With the end of the American Civil War, the United States Congress embarked on a massive reduction in the number of regiments in the US Army. The first reorganization occurred in 1866, and limited the standing army to ten regiments of cavalry and forty five of infantry. Twelve of these regiments headed for the frontier, the others pulled duty in the South enforcing the edicts of Reconstruction policies. In 1869 lawmakers compressed the infantry into just twenty five regiments. Officials consolidated some regiments, struck others from the books, but most unit designations in the infantry changed. As a result, getting a good idea of what troops actually served in a particular frontier location in the late 1860s becomes difficult because they literally changed numbers and names twice in a five year period.

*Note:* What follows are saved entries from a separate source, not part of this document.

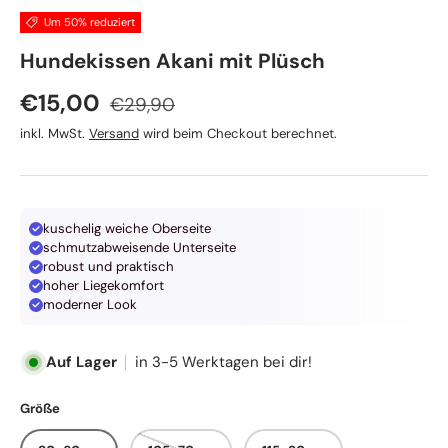
Um 50% reduziert
wauweich
Hundekissen Akani mit Plüsch
Normaler Preis
Verkaufspreis
€15,00
€29,90
inkl. MwSt.
Versand
wird beim Checkout berechnet.
kuschelig weiche Oberseite
schmutzabweisende Unterseite
robust und praktisch
hoher Liegekomfort
moderner Look
Auf Lager
in 3-5 Werktagen bei dir!
Größe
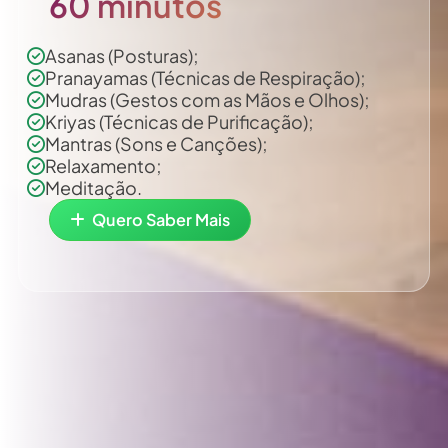
60 minutos
Asanas (Posturas);
Pranayamas (Técnicas de Respiração);
Mudras (Gestos com as Mãos e Olhos);
Kriyas (Técnicas de Purificação);
Mantras (Sons e Canções);
Relaxamento;
Meditação.
Quero Saber Mais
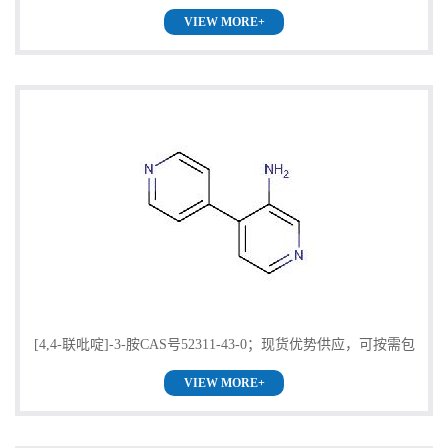
VIEW MORE+
保证）
[4,4-联吡啶]-3-胺CAS号52311-43-0；现货优势供应，可按需包
VIEW MORE+
装，郑州直发，质量保证欢迎咨询！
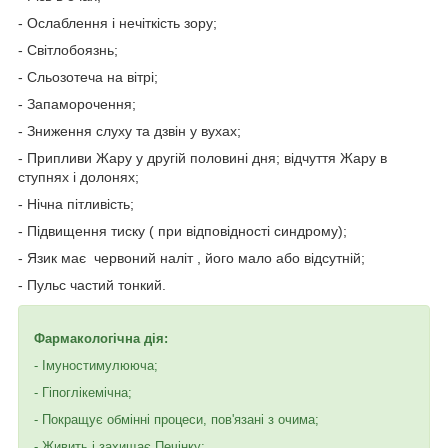
- Ослаблення і нечіткість зору;
- Світлобоязнь;
- Сльозотеча на вітрі;
- Запаморочення;
- Зниження слуху та дзвін у вухах;
- Припливи Жару у другій половині дня; відчуття Жару в
ступнях і долонях;
- Нічна пітливість;
- Підвищення тиску ( при відповідності синдрому);
- Язик має червоний наліт , його мало або відсутній;
- Пульс частий тонкий.
Фармакологічна дія:
- Імуностимулююча;
- Гіпоглікемічна;
- Покращує обмінні процеси, пов'язані з очима;
- Живить і захищає Печінку;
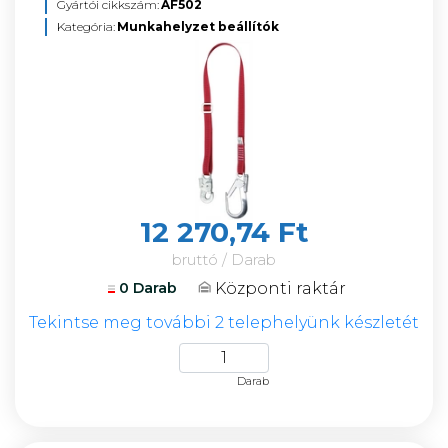
Gyártói cikkszám:
AF502
Kategória:
Munkahelyzet beállítók
12 270,74 Ft
bruttó / Darab
Központi raktár
0 Darab
Tekintse meg további 2 telephelyünk készletét
Darab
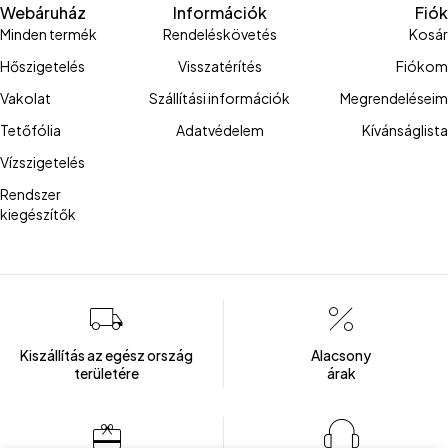
Webáruház
Információk
Fiók
Minden termék
Rendeléskövetés
Kosár
Hőszigetelés
Visszatérítés
Fiókom
Vakolat
Szállítási információk
Megrendeléseim
Tetőfólia
Adatvédelem
Kívánságlista
Vízszigetelés
Rendszer
kiegészítők
Kiszállítás az egész ország
Alacsony
területére
árak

In addition, some 20,000 US troops–mostly in volunteer regiments–flooded to the Rio Grande border with Mexico to help keep an eye on the collapse of the French-backed Mexican Empire of Maximilian I at the hands of the US-backed Republicans under Benito Juarez. Some of these Union volunteer regiments–including the 18th New York Cavalry and the 3rd Michigan Infantry but also including units in the United States Colored Troops (USCT)–lingered in frontier locales until being mustered out, overlapping their time in Texas with newly reorganized US regular formations.

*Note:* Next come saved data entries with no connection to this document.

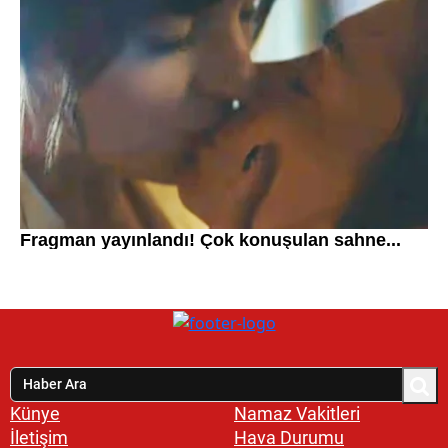
Künye
Namaz Vakitleri
İletişim
Hava Durumu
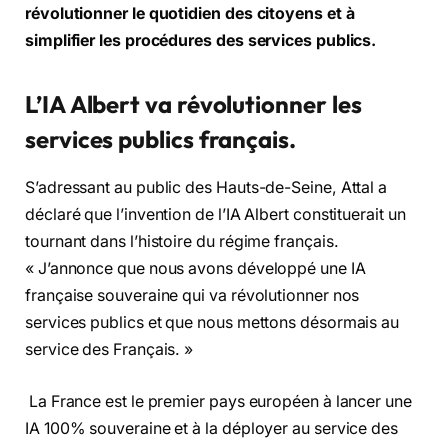
révolutionner le quotidien des citoyens et à
simplifier les procédures des services publics.
L’IA
Albert va révolutionner les
services publics français.
S’adressant au public des Hauts-de-Seine, Attal a
déclaré que l’invention de l’IA Albert constituerait un
tournant dans l’histoire du régime français.
« J’annonce que nous avons développé une IA
française souveraine qui va révolutionner nos
services publics et que nous mettons désormais au
service des Français. »
La France est le premier pays européen à lancer une
IA 100% souveraine et à la déployer au service des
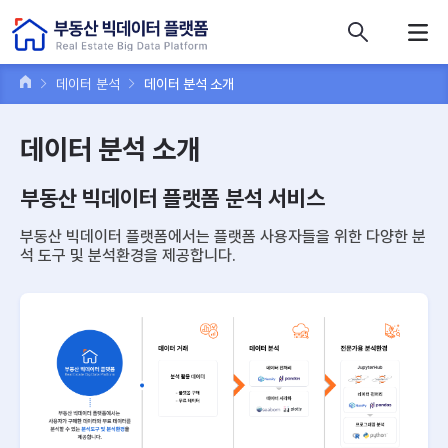
콘텐츠 바로가기
주메뉴 바로가기
푸터 바로가기
데이터 분석
데이터 분석 소개
데이터 분석 소개
부동산 빅데이터 플랫폼 분석 서비스
부동산 빅데이터 플랫폼에서는 플랫폼 사용자들을 위한 다양한 분
석 도구 및 분석환경을 제공합니다.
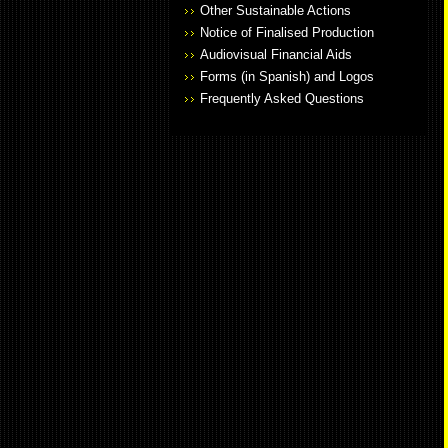
Other Sustainable Actions
Notice of Finalised Production
Audiovisual Financial Aids
Forms (in Spanish) and Logos
Frequently Asked Questions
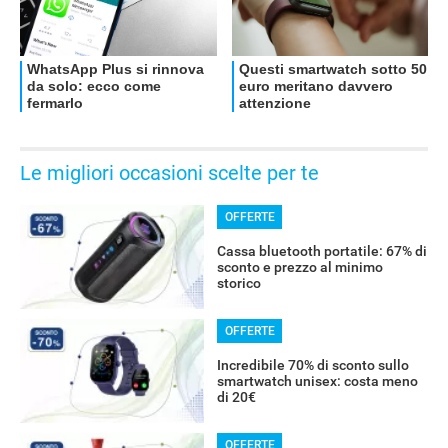
Le migliori occasioni scelte per te
OFFERTE
Cassa bluetooth portatile: 67% di
sconto e prezzo al minimo
storico
RECENSIONI
OFFERTE
Incredibile 70% di sconto sullo
smartwatch unisex: costa meno
di 20€
OFFERTE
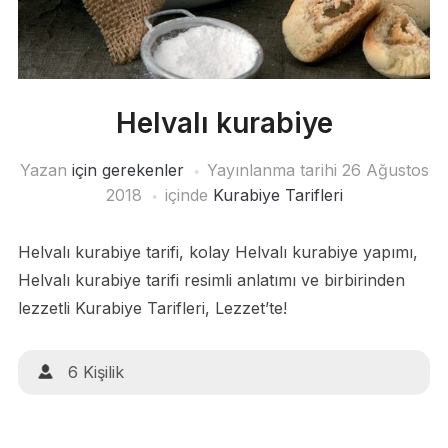
Helvalı kurabiye
Yazan
için gerekenler
Yayınlanma tarihi
26 Ağustos
2018
içinde
Kurabiye Tarifleri
Helvalı kurabiye tarifi, kolay Helvalı kurabiye yapımı,
Helvalı kurabiye tarifi resimli anlatımı ve birbirinden
lezzetli Kurabiye Tarifleri, Lezzet’te!
6 Kişilik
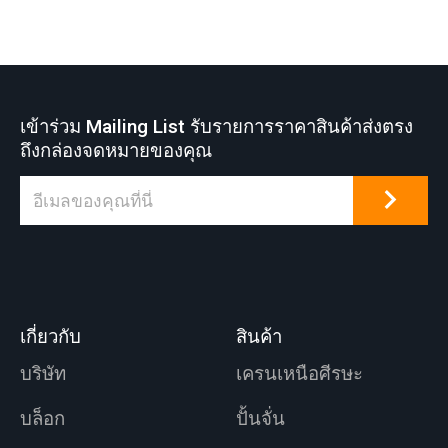
เข้าร่วม Mailing List รับรายการราคาสินค้าส่งตรง
ถึงกล่องจดหมายของคุณ
เกี่ยวกับ
สินค้า
บริษัท
เครนเหนือศีรษะ
บล็อก
ปั้นจั่น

Even with these challenges, a clear clear picture emerges. In 1866, the 4th and 6th US cavalries arrived in Texas to restore Federal authority, as did the 11th (later designated the 16th) and 17th US Infantry. By 1867, the African American 9th Cavalry arrived in Texas. The 6th Cavalry, however, headed north of the Red River by 1871. When frontier issues heated up in the 1870s, the African American 10th Cavalry and the 24th and 25th also arrived. White and black soldiers, in separate units, brought a reassuring measure of stability to Texas in the chaotic years after the Civil War.